The growing interest in nanotechnology includes a variety of applications, including in sustainable civil and environmental engineering. A few of the nanotechnology breakthroughs in these areas range from the improvement of the rheology, durability, and strength attributes of concrete, all of which have been proven to depend on the nanoscopic qualities of various constituents.
Key changes at the nanoscopic level can significantly affect behavior and major characteristics. According to experts, the function of concrete and sustainable construction can be greatly improved using nanotechnology.
A lot of the study on the usage of nanotechnology in concrete has centered on nanostructures, the alteration of these atomic-scale structures, and the fracture mechanism of cement-based products. The purpose of these efforts has been enhancing the bulk qualities of concrete to make thinner structures, achieving quicker setting times and lower levels of environmental impact. Some of the latest developments in this area have focused on using novel and recycled materials as additives.

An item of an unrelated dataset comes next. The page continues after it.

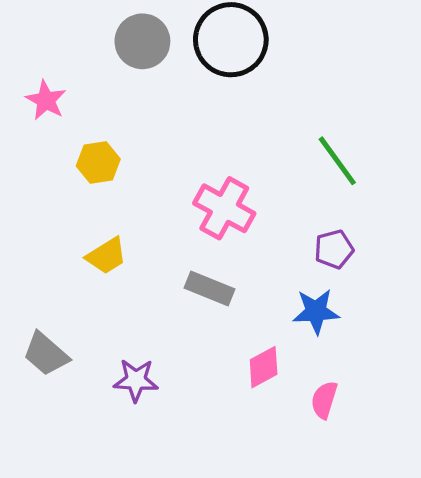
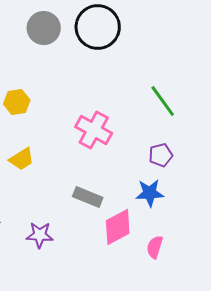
gray rectangle: (210, 289) -> (88, 197), moved
pink diamond: (264, 367) -> (118, 227), size x1.4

Nanotechnology has so far been shown to be useful for preventing cracks and decrease shrinkage. The application of nanotechnology tools and nanomaterials to observe and customize the permeability of a concrete system is also being investigated to yield longer-lasting structures.
Nano-engineering is predicted to generate a new generation of customized, multi-purpose, composites with exceptional performance and durability, most likely having an array of novel attributes, including low electrical resistance, self-cleaning, self-healing, and self-sensing capabilities.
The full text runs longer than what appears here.